A total of 5052 participants (weighted: 124,841,420) extracted from the NHANES 2003-2006 of median age 45 years and constituting 50.3% men were assessed. For validation, we included 3040 patients from the INSCOC cohort in China.
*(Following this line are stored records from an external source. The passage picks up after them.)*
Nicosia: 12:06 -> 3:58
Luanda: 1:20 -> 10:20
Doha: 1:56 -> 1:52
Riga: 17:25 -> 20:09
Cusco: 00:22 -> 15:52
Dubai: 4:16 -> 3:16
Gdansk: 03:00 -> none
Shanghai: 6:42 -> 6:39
Muscle mass and distribution. KEY RESULTS: COX regression analysis revealed that upper limbs (HR = 0.41, 95% CI 0.33-0.51), lower limbs (HR = 0.54, 95% CI 0.47-0.64), trunk (HR = 0.71, 95% CI, 0.59-0.85), gynoid (HR = 0.47, 95% CI 0.38-0.58), and total lean mass (HR = 0.55, 95% CI 0.45-0.66) were all associated with the better survival of participants (P < 0.001). The changes in the lean mass ratio of the upper and lower limbs and the lean mass ratio of the android and gynoid attenuated the protective effect of lean mass. Age and sex acted as potential modifiers, and the relationship between lean mass and the prognosis was more significant in men and middle-aged participants when compared to that in other age groups. Sensitive analyses depicted that despite lean mass having a long-term impact on prognosis (15 years), it has a more substantial effect on near-term survival (5 years).
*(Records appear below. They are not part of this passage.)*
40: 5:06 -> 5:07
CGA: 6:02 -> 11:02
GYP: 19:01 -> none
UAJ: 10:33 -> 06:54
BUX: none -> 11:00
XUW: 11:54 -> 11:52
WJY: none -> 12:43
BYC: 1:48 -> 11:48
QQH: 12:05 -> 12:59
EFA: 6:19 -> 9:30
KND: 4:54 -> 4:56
Muscle mass and its distribution affect the prognosis with a more significant impact on the near-term than that on the long-term prognosis. Age and sex acted as vital modifiers.
肌肉与预后之间的关系,尤其是不同身体部位的肌肉分布与相关预后之间的关系,尚未得到充分证实。
探究肌肉分布与全因死亡率和特定原因死亡率之间的关系及其潜在的调节因素。
纵向队列研究。使用 C 指数、IDI 和 NRI 来确定最佳预后指标。采用 COX 回归分析探讨变量与结局之间的关系。进行交互作用和亚组分析,以确定潜在的调节因素。
从 2003-2006 年 NHANES 中提取了中位年龄为 45 岁、男性占 50.3%的 5052 名参与者(加权:124841420 人)进行评估。为了验证,我们纳入了中国 INSCOC 队列中的 3040 名患者。
肌肉量和分布。
COX 回归分析显示,上肢(HR=0.41,95%CI 0.33-0.51)、下肢(HR=0.54,95%CI 0.47-0.64)、躯干(HR=0.71,95%CI 0.59-0.85)、臀区(HR=0.47,95%CI 0.38-0.58)和总瘦体重(HR=0.55,95%CI 0.45-0.66)均与参与者的生存获益相关(P<0.001)。上肢和下肢瘦体重比例以及腹型和臀型瘦体重比例的变化减弱了瘦体重的保护作用。年龄和性别是潜在的调节因素,与其他年龄组相比,瘦体重与预后的关系在男性和中年参与者中更为显著。敏感性分析表明,尽管瘦体重对预后有长期影响(15 年),但它对近期生存的影响更为显著(5 年)。
肌肉量及其分布与预后相关,对近期预后的影响大于对长期预后的影响。年龄和性别是重要的调节因素。